Dentro de poucos dias, essa símbiose atingirá o seu apice e cada vitória do Brasil passará a ser vista como uma vitória do governo no poder, seja lá qual governo for. Foi assim nos tempos de Médici e continua a ser assim nos tempos de Lula. É como se o presidente e seus ministros tivessem disputado, ombro a ombro, cada centimetro daquele gramado. É como se o presidente e os seus ministros tivessem vestido, eles próprios, a camisa amarela da qual tanto nos orgulhamos.

Cientes do vício deste povinho infame, os governantes se apressam em associar a sua imagem à seleção. A Copa passa a ser um fator eleitoral. Nestes dias, ninguém mais lembrará que o PT montou a mais vasta quadrilha de toda a história do país, que o presidente acha algo perfeitamente normal o caixa dois e não vê nada de mal no tráfico de influência e na fabricação de dossiês. Ninguém mais lembrará da derrota vergonhosa que os norte americanos infligiram ao Itamaraty no mais recente episódio envolvendo o programa nuclear iraniano e tão pouco daram atenção as noticias falando sobre o Ficha Limpa e a Emenda Ibsen. Tudo será apagado da memória nacional como num passe de mágica.

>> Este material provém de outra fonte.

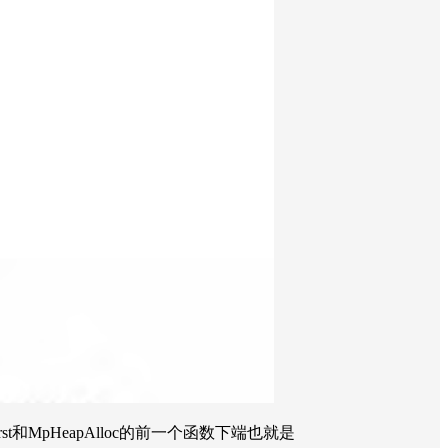
eFirst和MpHeapAlloc的前一个函数下端也就是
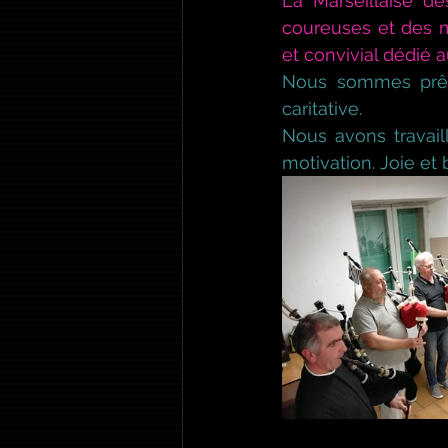
La Marseillaise d
coureuses et des m
et convivial dédié 
Nous sommes prêt 
caritative.  
Nous avons travaill
motivation. Joie et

Depois da copa, começa-se de zero. Pior é o espetáculo da imprensa. Jornalistas, que por questão de ofício deveriam ser profissionais lúcidos, transformam-se em palhaços abobalhados que só repetem lugares comuns e frases vazias. Passamos a viver em pleno império das nulidades. Os jornais passam a dedicar cadernos inteiros à crônica do nada. Rádio e televisão passarão a ministrar, dia-após-dia, doses colossais de anestésicos. Na falta de assunto, criam-se tragédias em torno às bolhas no pé de uma vedete qualquer à lesão no menisco de outro analfabeto.

Por isso, sejamos mais coerentes com as reais necessidades do nosso país e permaneçamos atentos as manobras desavergonhadas deste nosso DESgoverno. Você quer torcer pelo Brasil? Torça, mas quando estiver diante da sua televisão gritando "pra frente, Brasil", preste atenção ao eco: "Eleições 2010".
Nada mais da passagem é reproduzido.